As a father i have a similar issue with the children (daughter aged 11 and son aged 6) staying with me and when things don't go there way they then say they don't want to see me.
It upsets me that sometimes my ex does not help with regards to helping the children understand they have two homes.
ie the older daughter will complain that the toys she wants are at ex's home. Now these are toys i've bought and then end up at other home.
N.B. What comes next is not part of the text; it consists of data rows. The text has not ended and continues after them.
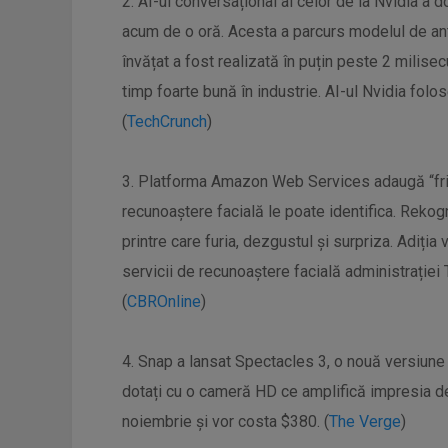
2. AI-ul conversațional al celor de la Nvidia a 
acum de o oră. Acesta a parcurs modelul de ant
învățat a fost realizată în puțin peste 2 milis
timp foarte bună în industrie. AI-ul Nvidia fol
(
TechCrunch
)
3. Platforma Amazon Web Services adaugă “frica
recunoaștere facială le poate identifica. Reko
printre care furia, dezgustul și surpriza. Adiția
servicii de recunoaștere facială administrației 
(
CBROnline
)
4. Snap a lansat Spectacles 3, o nouă versiune
dotați cu o cameră HD ce amplifică impresia de 
noiembrie și vor costa $380. (
The Verge
)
When children bring toys to mine that ex has bought I will always endeavour to ensure that they return to other home.
The key thing to work out is what are genuine issues (ie shouting/stressed dad) and what are consequences of having "two homes".
A 6 year old will find it very difficult to articulate this and you do not want to have a conversation along the lines of "what don't you like at daddys" as that may reinforce a negative impresssion.
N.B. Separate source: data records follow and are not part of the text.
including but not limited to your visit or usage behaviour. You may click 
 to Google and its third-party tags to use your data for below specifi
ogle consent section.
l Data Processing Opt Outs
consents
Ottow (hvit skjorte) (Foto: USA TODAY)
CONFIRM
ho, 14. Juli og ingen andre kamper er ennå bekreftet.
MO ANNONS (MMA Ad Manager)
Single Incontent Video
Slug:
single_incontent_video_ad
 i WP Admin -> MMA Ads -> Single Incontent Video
What can help is find out what your daughter has enjoyed about being at daddys.
If you are on speaking terms with your ex you could see if he could start some traditions that your daughter does at his home
ie my daughter gets to have a hot chocolate once son is in bed .
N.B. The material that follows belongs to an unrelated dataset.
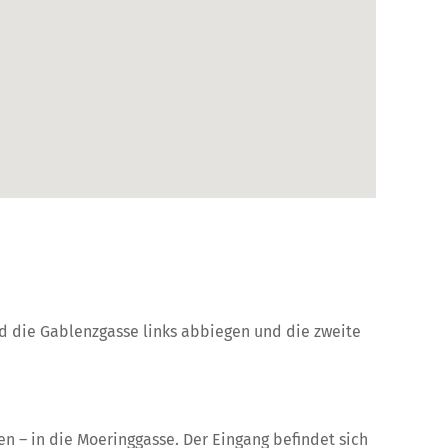
d die Gablenzgasse links abbiegen und die zweite
en – in die Moeringgasse. Der Eingang befindet sich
I bought a blender and my son and I make smoothies with "weird combinations" of fruit and juice.
My daughter enjoys playing candy crush so we play the same levels side by side and see who gets best score.
My son and daughter both play UNO with me.
Now even with those kind of things i still get when things don't go their way (ie when they have to eat at table or have a hair wash they say "i want to stay at mummys instead of seeing you" and it can hurt when they say that. )
Do you have a mutual friend that can maybe help/mediate.
It can be very difficult to have someone else (ie ex) tell you that you need to step up parenting techniques. But you can help by finding out things he does do well (be it nice day out, playing a game, dvd night) and letting ex know your daughter really enjoyed like doing x, y and Z.
Its much better to hear about positive things than negatives (and then attempt to slip the odd negative in with regards a positive spin. ie maybe your daughter complains about the food at your ex's. You could say "daughter is saying she's not enjoying the food as much as she used do you know that shes gone off a,b and c but really likes d, e and f)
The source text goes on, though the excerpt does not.